Part 3: Filtering Frequencies Out

In this part, we are going to see how to predict which frequencies are filtered out by a linear filter. We need to recall some facts from the Difference Equations module.

As in Part 1, let S be the set of all doubly-infinite sequences. Then the equation

y_k+n + a₁ y_k+n-1 + .... + a_n-1 y_k+1 + a_n y_k = z_k

describes a linear transformation T: S -> S with T({y_k}) = {z_k} . The null space (or kernel) N of T is the set of solutions of the homogeneous equation

y_k+n + a₁ y_k+n-1 + .... + a_n-1 y_k+1 + a_n y_k = 0.

N is an n-dimensional vector space, and an exponential sequence, y_k = r^k, is in N if and only if

rⁿ + a₁ r^n-1 + ... + a_n-1 r + a_n = 0.

This polynomial equation is called the auxiliary equation or characteristic equation. Its solutions r₁, r₂, ..., are called characteristic roots of the difference equation. If the auxiliary equation has n distinct roots, then these exponential sequences constitute a basis for the null space N of T. Once again, we will consider only situations in which the characteristic roots are distinct. However, we now wish to consider cases where the characteristic roots are complex.

Consider the homogeneous linear difference equation

y_k+2 + y_k = 0.
Construct the auxiliary equation and find the characteristic roots. You should get two imaginary roots r₁ and r₂.
According to what you learned in Part 4 of the Difference Equations module, {r₁^k} and {r₂^k} should be two linearly independent solutions to our linear difference equation.

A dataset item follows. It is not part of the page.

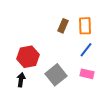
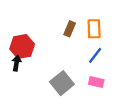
red hexagon: (28, 57) -> (22, 47), moved
black arrow: (21, 80) -> (17, 63), moved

Use your computer algebra system to check that they are both solutions.

However, these are complex solutions, and for the purpose of signal processing we need to know about the real solutions.

Using polar coordinates, write the r₁ and r₂ that you have found as

$\begin{align*} r_1 &= R_1 (\cos \theta_1 + i \sin \theta_1);\ r_2 &= R_2 (\cos \theta_2 + i\sin \theta_2).\end{align*}$

A famous law of complex numbers known as de Moivre's Rule then tells us that

$\begin{align*} r_1^k &= R_1^k (\cos (k \theta_1) + i \sin (k \theta_1));\ r_2^k &= R_2^k (\cos (k \theta_2) + i \sin (k \theta_2)).\end{align*}$

Use this law to rewrite the sequences {r₁^k} and {r₂^k} that solve the difference equation in Step 1.
Prove that if {y_k} is a sequence of complex numbers that solve the homogeneous linear difference equation

y_k+n + a₁ y_k+n-1 + .... + a_n-1 y_k+1 + a_n y_k = 0

then the sequences of real numbers {Re y_k} and {Im y_k} are also solutions to the same linear difference equation. (Remember that the coefficients a_k are all real.)
You can now write four real solutions to the linear difference equation in Step 1, which look like:

$\begin{align*} & \{R_1^k \cos (k \theta_1)\};\ & \{R_1^k \sin (k \theta_1)\};\ & \{R_2^k \cos (k \theta_{2})\};\ & \{R_2^k \sin (k \theta_{2})\}.\end{align*}$

Use your computer algebra system to verify that these are in fact solutions.
However, we know that the set of solutions to this linear difference equation is 2-dimensional, so some of these solutions must be linearly dependent. Find two of the real solutions above that make a linearly independent set.

You now know how to find the real sequences that are solutions to the homogeneous equation

y_k+n + a₁ y_k+n-1 + .... + a_n-1 y_k+1 + a_n y_k = 0.

If we consider once again the linear filter

y_k+n + a₁ y_k+n-1 + .... + a_n-1 y_k+1 + a_n y_k = z_k

then we can regard the solutions of the homogeneous equation above as the input signals that are taken to zero by the filter; that is, those that are filtered out.

Find a linearly independent set of two signals that are filtered out by the linear filter

y_k+2 + y_k = z_k.
Use the techniques above to find as large a linearly independent set of signals as you can that are filtered out by the linear filter

y_k+4 - y_k+2 + 2 y_k = z_k
from Part 2. Compare your answers to the observations you made there.